As announced in an August article, the World Bank will release its new Human Capital Index (HCI) at the October IMF and World Bank Annual Meetings in Indonesia. The HCI purportedly has three objectives: “to build demand for more and better investments in people; to help countries strengthen their human capital strategies and investments for rapid improvements in outcomes; and to improve how we measure human capital.”
The Bank’s efforts to present the Index as a progressive development tool with potentially wide appeal to those concerned with improvements in health and education outcomes, obscures long-standing critiques of Human Capital Theory (HCT) and its notion of ‘capitalisable humans’. As noted in Stephanie Allais’ 2012 Journal of Economic Policy paper, “Many studies have pointed to serious deficiencies of this notion of human capital conceptually, as well as severe difficulties in actually measuring the ‘capital’ obtained through education, and the rates of return obtained or obtainable from it.” For example, Allais and Oliver Nathan’s 2012 paper on education and labour markets in South Africa provided specific evidence of HCT’s poor explanatory power both in how skills are generated and how they are rewarded and/or function within labour markets more generally.

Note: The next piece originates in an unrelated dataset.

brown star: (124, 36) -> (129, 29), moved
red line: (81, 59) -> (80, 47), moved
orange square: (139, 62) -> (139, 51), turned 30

The pertinence of the measurement issue is evidenced in the indicators for Sustainable Development Goal 4 on Education, where only two indicators have tier 1 status, that is, have an accepted methodology and reliable data for at least 50 per cent of countries. Another recent critique pertaining to the general weakness of HCT, as it applies to education, can be found in Marginson’s 2017 Limitations of human capital theory, which noted that HCT “fails the test of realism” and “cannot explain how education augments productivity.”
Critiques of HCT can be grouped with broader criticisms of the proliferation of other types of ‘capital’, such as the social capital critically reflected upon in Ben Fine’s 2010 Theories of Social Capital book, in which he detailed the evolution and poor underpinning of social capital theories. These theories, he argues, “tend to reduce complex conflictual and contextual economic and social phenomena to more or less (im)perfectly working markets.”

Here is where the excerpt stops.